The automatic, across-the-board cuts will amount to $85 billion. If Congress doesn't act by Friday, the budgets of most federal government programs and agencies will shrink. That includes budgets for public schools.
"We're trying to do more with less just like everybody else is," Palmyra Superintendent Eric Churchwell said.
Churchwell says his funding for the next school year is about to take a plunge. It's caused him to reevaluate his current budget.
"You can't spend money you don't have," Churchwell said.
The Palmyra School District receives between 6 and 7 percent of its annual budget from the federal government. If a sequester takes place, Churchwell says he could lose anywhere from 8 to 9 percent of those funds.
"What that means for us, is it's a decrease of approximately $25,000 to $30,000. We'll have to decide how we can cut that amount of money or we'll have to come up with local dollars to keep our programs in place," Churchwell said.
The main program that would see an effect from a sequester is the district's Title 1 reading and math program at the elementary school. But Churchwell says he's confident the school will not make cuts there.

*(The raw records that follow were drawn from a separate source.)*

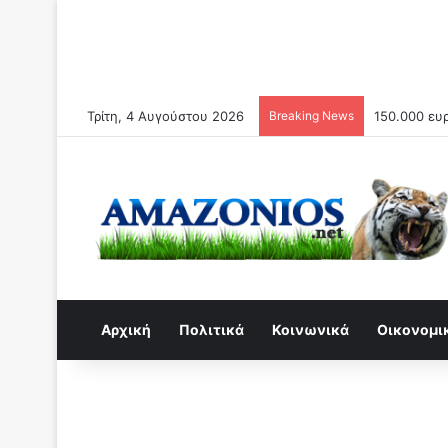
Τρίτη, 4 Αυγούστου 2026
Breaking News
O Κίνδυνος
Αρχική
Πολιτικά
Κοινωνικά
Οικονομι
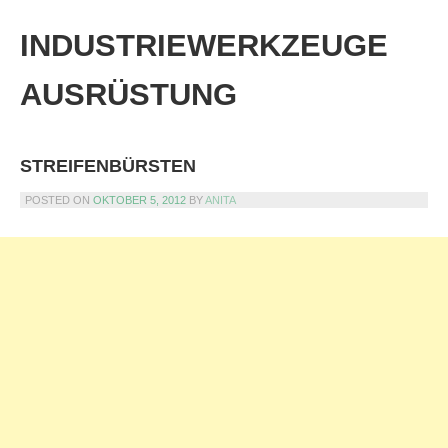
Skip
to
INDUSTRIEWERKZEUGE
content
AUSRÜSTUNG
STREIFENBÜRSTEN
POSTED ON
OKTOBER 5, 2012
BY
ANITA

"We spend as much local dollars on that program as we do federal dollars," Churchwell said.
When Churchwell got word of a potential sequester a few months ago, he began to plan in advance.
"What I have done in this year's budget, I reduced our revenue and federal revenue by 6 percent," Churchwell said.
Those cuts are already in effect, so if the sequester happens, Churchwell will only need to cut back maybe 2 percent in the next school year.
"I won't see the 8 percent decrease until next year. So, we may actually have a little bit of a surplus this year, because I planned ahead," Churchwell said. "We're kind of bare bones and still being able to provide a quality education for the kids."
Palmyra is just one of many schools in the Tri-State area that would take a hit from these budget cuts.
Other districts like Quincy and Hannibal plan to wait for the final numbers before they cut their budget. Most districts would see cuts to their Head Start and Title 1 programs if they don't find local money to fund it.